§ Work instructions: Scan the records for lines with the word "oder", and copy every such line.
:: Records for the exercise
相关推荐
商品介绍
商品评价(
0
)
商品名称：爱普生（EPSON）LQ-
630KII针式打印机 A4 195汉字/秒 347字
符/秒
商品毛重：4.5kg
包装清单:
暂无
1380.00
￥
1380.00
::::
:: Records for the exercise
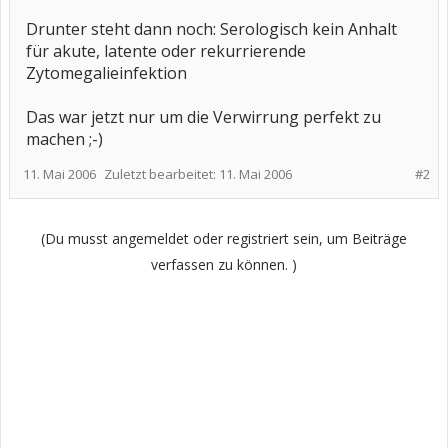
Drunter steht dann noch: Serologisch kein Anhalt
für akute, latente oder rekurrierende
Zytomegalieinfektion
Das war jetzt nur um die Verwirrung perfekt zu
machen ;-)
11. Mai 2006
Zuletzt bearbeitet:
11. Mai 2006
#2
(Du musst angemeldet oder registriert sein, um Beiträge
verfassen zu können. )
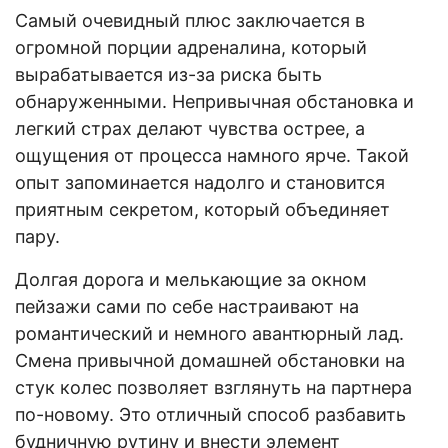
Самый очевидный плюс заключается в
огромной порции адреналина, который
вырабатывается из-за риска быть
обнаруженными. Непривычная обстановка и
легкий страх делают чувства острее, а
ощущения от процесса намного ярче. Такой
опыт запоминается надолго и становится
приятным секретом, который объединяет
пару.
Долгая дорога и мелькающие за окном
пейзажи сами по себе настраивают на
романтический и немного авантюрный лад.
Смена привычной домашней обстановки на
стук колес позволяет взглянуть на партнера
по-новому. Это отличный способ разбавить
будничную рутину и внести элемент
::::
§ Result of the task:
für akute, latente oder rekurrierende
(Du musst angemeldet oder registriert sein, um Beiträge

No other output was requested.